Extracted information:
○ ○ ○ ○
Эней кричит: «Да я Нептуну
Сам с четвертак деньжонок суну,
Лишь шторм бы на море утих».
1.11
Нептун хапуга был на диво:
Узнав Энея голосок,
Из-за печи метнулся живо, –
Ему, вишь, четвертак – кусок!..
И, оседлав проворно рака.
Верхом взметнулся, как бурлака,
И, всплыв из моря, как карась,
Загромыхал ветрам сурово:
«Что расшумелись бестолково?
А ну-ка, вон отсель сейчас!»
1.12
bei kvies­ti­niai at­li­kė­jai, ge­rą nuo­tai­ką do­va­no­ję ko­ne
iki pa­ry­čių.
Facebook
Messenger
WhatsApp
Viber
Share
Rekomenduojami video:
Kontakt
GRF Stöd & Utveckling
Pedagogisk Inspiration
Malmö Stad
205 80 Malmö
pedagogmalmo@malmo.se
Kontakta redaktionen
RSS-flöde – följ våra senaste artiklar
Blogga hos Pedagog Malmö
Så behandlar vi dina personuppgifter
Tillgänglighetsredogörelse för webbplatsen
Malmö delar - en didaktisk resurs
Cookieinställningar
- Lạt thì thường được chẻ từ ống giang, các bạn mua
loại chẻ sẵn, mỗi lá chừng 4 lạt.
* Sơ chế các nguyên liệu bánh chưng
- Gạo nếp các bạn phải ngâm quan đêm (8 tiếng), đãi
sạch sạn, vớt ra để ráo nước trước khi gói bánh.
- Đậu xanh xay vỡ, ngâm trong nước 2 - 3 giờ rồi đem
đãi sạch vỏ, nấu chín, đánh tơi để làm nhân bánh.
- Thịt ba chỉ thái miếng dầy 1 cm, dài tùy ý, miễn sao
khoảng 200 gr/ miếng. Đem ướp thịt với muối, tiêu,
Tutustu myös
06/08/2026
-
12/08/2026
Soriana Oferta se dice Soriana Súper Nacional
○ ○ ○ ○
Exercise objective: Copy every line that contains "bánh" from the listing above.

Output for this task:
* Sơ chế các nguyên liệu bánh chưng
sạch sạn, vớt ra để ráo nước trước khi gói bánh.
đãi sạch vỏ, nấu chín, đánh tơi để làm nhân bánh.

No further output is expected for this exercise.